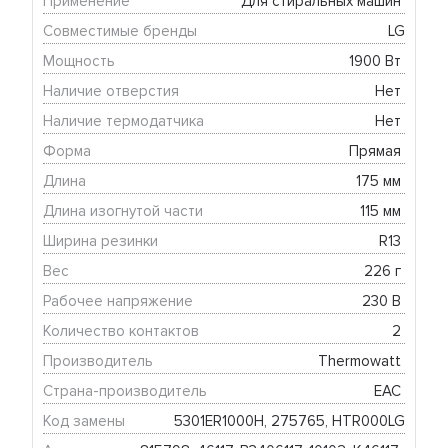
Применение
Для стиральных машин 
Совместимые бренды
LG
Мощность
1900 Вт 
Наличие отверстия
Нет 
Наличие термодатчика
Нет 
Форма
Прямая 
Длина
175 мм 
Длина изогнутой части
115 мм 
Ширина резинки
R13 
Вес
226 г 
Рабочее напряжение
230 В 
Количество контактов
2 
Производитель
Thermowatt 
Страна-производитель
EAC 
Код замены
5301ER1000H, 275765, HTR000LG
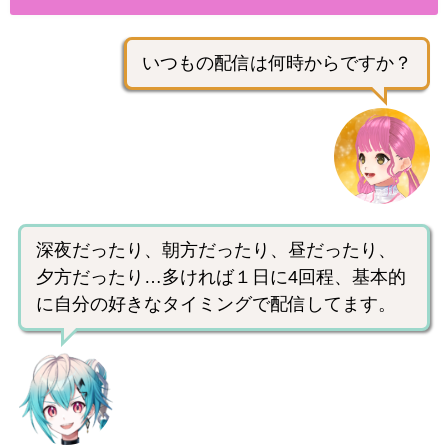
いつもの配信は何時からですか？
深夜だったり、朝方だったり、昼だったり、
夕方だったり…多ければ１日に4回程、基本的
に自分の好きなタイミングで配信してます。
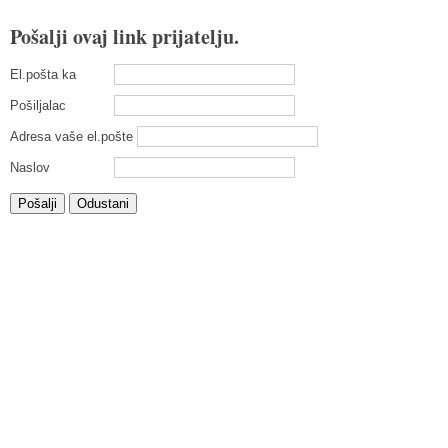
Pošalji ovaj link prijatelju.
El.pošta ka
Pošiljalac
Adresa vaše el.pošte
Naslov
Pošalji
Odustani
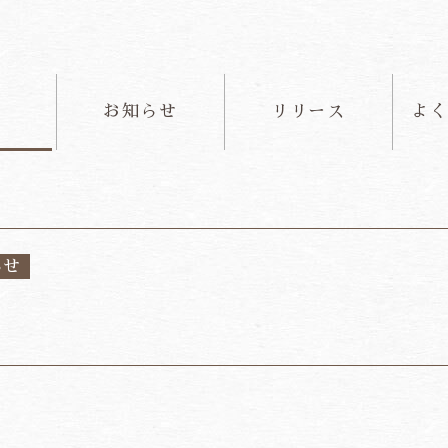
て
お知らせ
リリース
よ
らせ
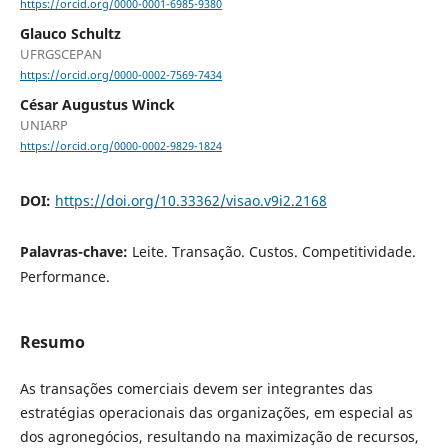
https://orcid.org/0000-0001-6985-9380
Glauco Schultz
UFRGSCEPAN
https://orcid.org/0000-0002-7569-7434
César Augustus Winck
UNIARP
https://orcid.org/0000-0002-9829-1824
DOI:
https://doi.org/10.33362/visao.v9i2.2168
Palavras-chave:
Leite. Transação. Custos. Competitividade.
Performance.
Resumo
As transações comerciais devem ser integrantes das
estratégias operacionais das organizações, em especial as
dos agronegócios, resultando na maximização de recursos,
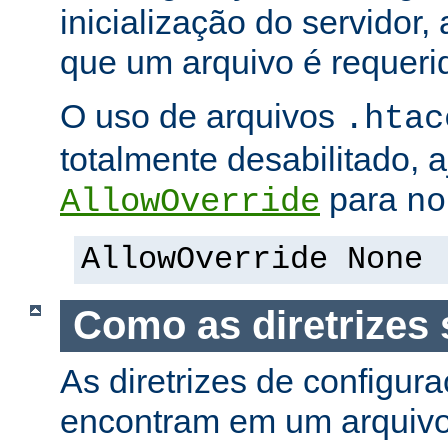
inicialização do servidor,
que um arquivo é requeri
O uso de arquivos
.htac
totalmente desabilitado, a
para
AllowOverride
no
AllowOverride None
Como as diretrizes 
As diretrizes de configur
encontram em um arquiv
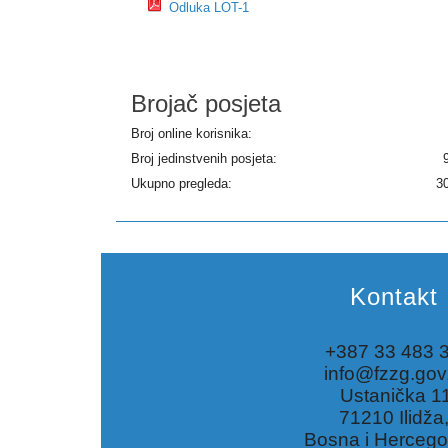
Odluka LOT-1
Brojač posjeta
Broj online korisnika:
Broj jedinstvenih posjeta:
Ukupno pregleda:
3
Kontakt
+387 33 483 
info@fzzg.gov
Ustanička 1
71210 Ilidža
Bosna i Hercego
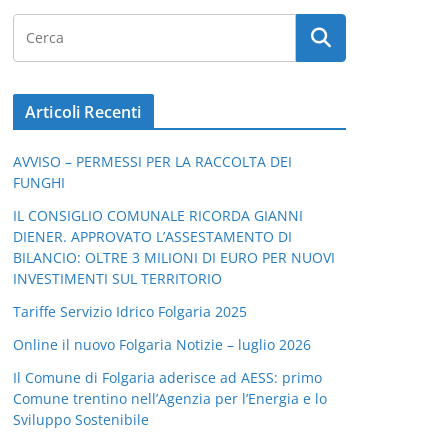
Articoli Recenti
AVVISO – PERMESSI PER LA RACCOLTA DEI
FUNGHI
IL CONSIGLIO COMUNALE RICORDA GIANNI
DIENER. APPROVATO L’ASSESTAMENTO DI
BILANCIO: OLTRE 3 MILIONI DI EURO PER NUOVI
INVESTIMENTI SUL TERRITORIO
Tariffe Servizio Idrico Folgaria 2025
Online il nuovo Folgaria Notizie – luglio 2026
Il Comune di Folgaria aderisce ad AESS: primo
Comune trentino nell’Agenzia per l’Energia e lo
Sviluppo Sostenibile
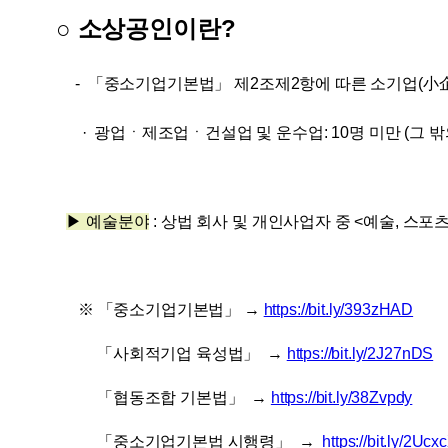
○ 소상공인이란?
-
「중소기업기본법」 제2조제2항에 따른 소기업(小企業
·
광업ㆍ제조업ㆍ건설업 및 운수업: 10명 미만 (
그 밖
▶ 예술분야
:
​상법 회사 및 개인사업자 중 <예술, 스포
※
​「중소기업기본법」 →
https://bit.ly/393zHAD​
「사회적기업 육성법」
→
https://bit.ly/2J27nDS
「협동조합 기본법」
→
https://bit.ly/38Zvpdy
「중소기업기본법 시행령」
→
https://bit.ly/2Ucx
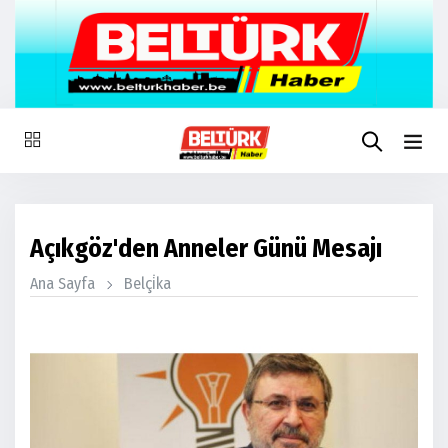
Açıkgöz'den Anneler Günü Mesajı
Ana Sayfa
Belçi̇ka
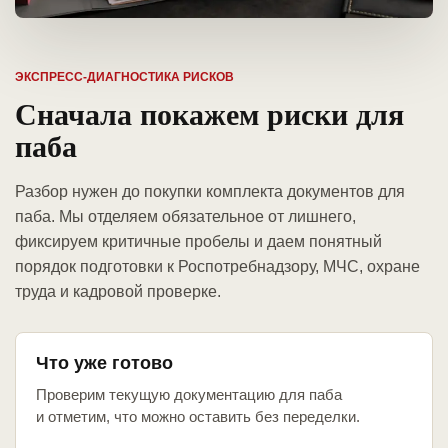
ЭКСПРЕСС-ДИАГНОСТИКА РИСКОВ
Сначала покажем риски для
паба
Разбор нужен до покупки комплекта документов для
паба. Мы отделяем обязательное от лишнего,
фиксируем критичные пробелы и даем понятный
порядок подготовки к Роспотребнадзору, МЧС, охране
труда и кадровой проверке.
Что уже готово
Проверим текущую документацию для паба
и отметим, что можно оставить без переделки.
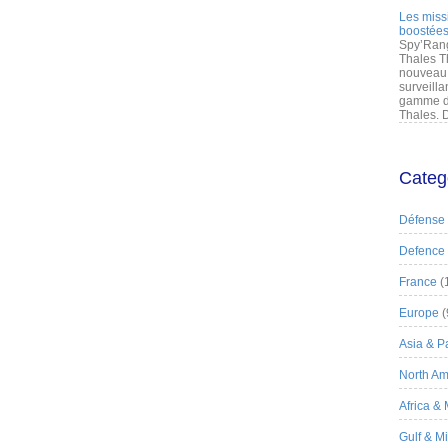
Les miss
boostées
Spy’Rang
Thales T
nouveau 
surveilla
gamme de
Thales. D
Categ
Défense
Defence
France
(
Europe
(
Asia & Pa
North Am
Africa &
Gulf & M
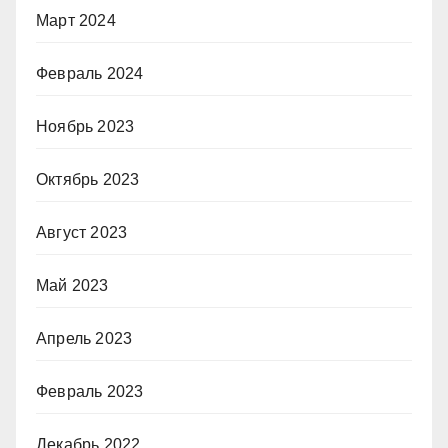
Март 2024
Февраль 2024
Ноябрь 2023
Октябрь 2023
Август 2023
Май 2023
Апрель 2023
Февраль 2023
Декабрь 2022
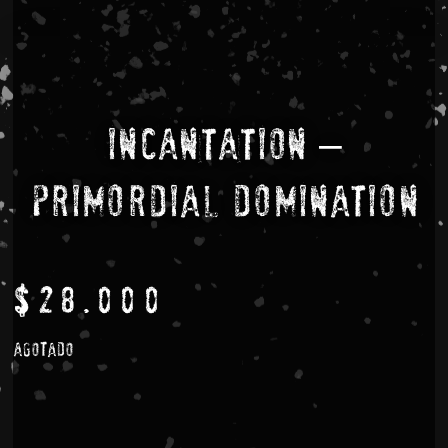
INCANTATION –
Primordial Domination
$
28.000
Agotado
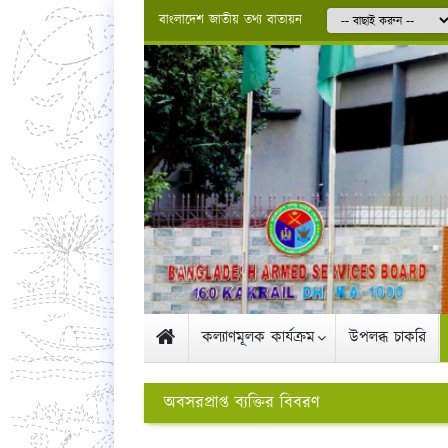
বাংলাদেশ জাতীয় তথ্য বাতায়ন
কল্যাণমূলক কার্যক্রম
উপলব্ধ চাকরি
অবসরপ্রাপ্ত ব্যক্তির বিবরণ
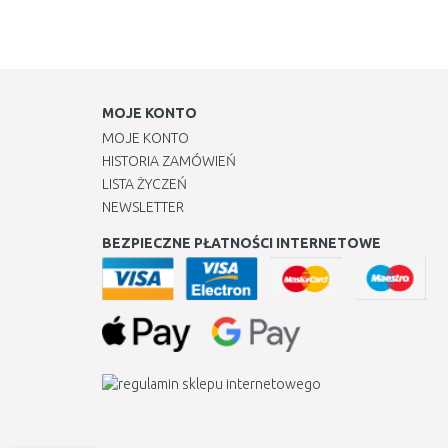
MOJE KONTO
MOJE KONTO
HISTORIA ZAMÓWIEŃ
LISTA ŻYCZEŃ
NEWSLETTER
BEZPIECZNE PŁATNOŚCI INTERNETOWE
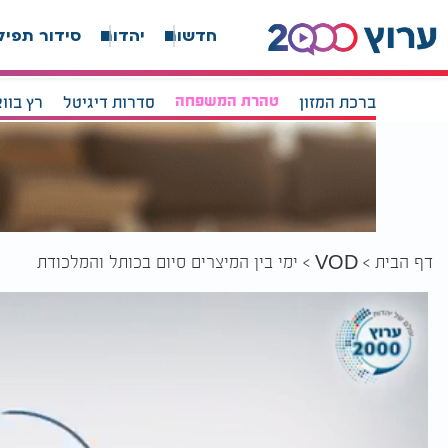
חדשות
יהדות
סידור תפיל
ברכת המזון
טהרת המשפחה
סדרות דיגיטל
רץ בוו
דף הבית
ימי בין המיצרים סיום בכותל והמלכודת
VOD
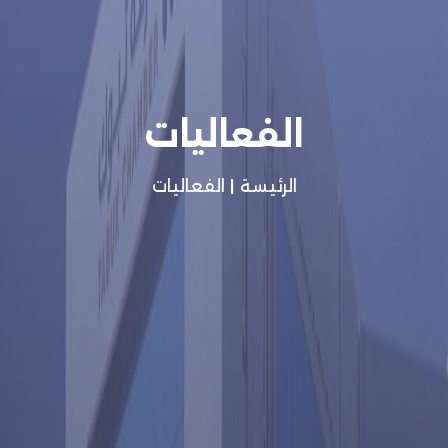
الفعاليات
الرئيسة
|
الفعاليات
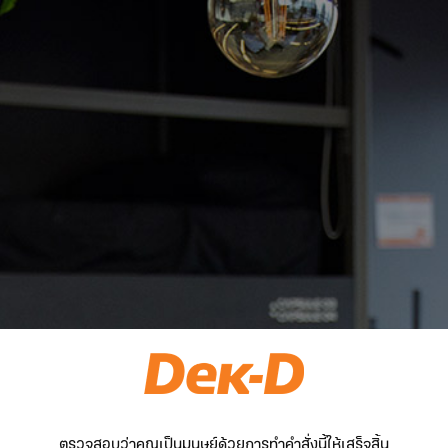
ตรวจสอบว่าคุณเป็นมนุษย์ด้วยการทำคำสั่งนี้ให้เสร็จสิ้น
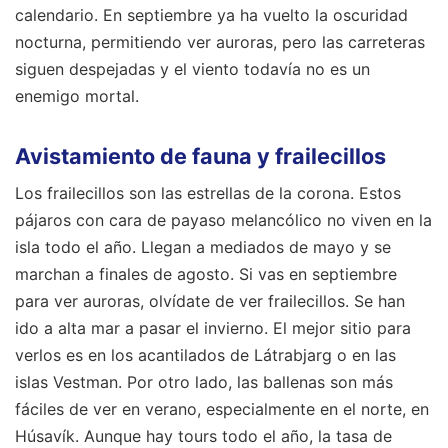
calendario. En septiembre ya ha vuelto la oscuridad
nocturna, permitiendo ver auroras, pero las carreteras
siguen despejadas y el viento todavía no es un
enemigo mortal.
Avistamiento de fauna y frailecillos
Los frailecillos son las estrellas de la corona. Estos
pájaros con cara de payaso melancólico no viven en la
isla todo el año. Llegan a mediados de mayo y se
marchan a finales de agosto. Si vas en septiembre
para ver auroras, olvídate de ver frailecillos. Se han
ido a alta mar a pasar el invierno. El mejor sitio para
verlos es en los acantilados de Látrabjarg o en las
islas Vestman. Por otro lado, las ballenas son más
fáciles de ver en verano, especialmente en el norte, en
Húsavík. Aunque hay tours todo el año, la tasa de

● ● ●

| How to complete this task |
Among the entries above, copy exactly the stretch from the line holding "Февраль 2023" through the line holding "calendario. En septiembre", leaving out any pictures.

| Written answer |
Февраль 2023
Декабрь 2022
INCANTATION –
Primordial Domination
$
28.000
Agotado
বাংলাদেশ জাতীয় তথ্য বাতায়ন
কল্যাণমূলক কার্যক্রম
উপলব্ধ চাকরি
অবসরপ্রাপ্ত ব্যক্তির বিবরণ
MOJE KONTO
MOJE KONTO
HISTORIA ZAMÓWIEŃ
LISTA ŻYCZEŃ
NEWSLETTER
BEZPIECZNE PŁATNOŚCI INTERNETOWE
חדשות
יהדות
סידור תפיל
ברכת המזון
טהרת המשפחה
סדרות דיגיטל
רץ בוו
דף הבית
ימי בין המיצרים סיום בכותל והמלכודת
VOD
الفعاليات
الرئيسة
|
الفعاليات
ตรวจสอบว่าคุณเป็นมนุษย์ด้วยการทำคำสั่งนี้ให้เสร็จสิ้น
calendario. En septiembre ya ha vuelto la oscuridad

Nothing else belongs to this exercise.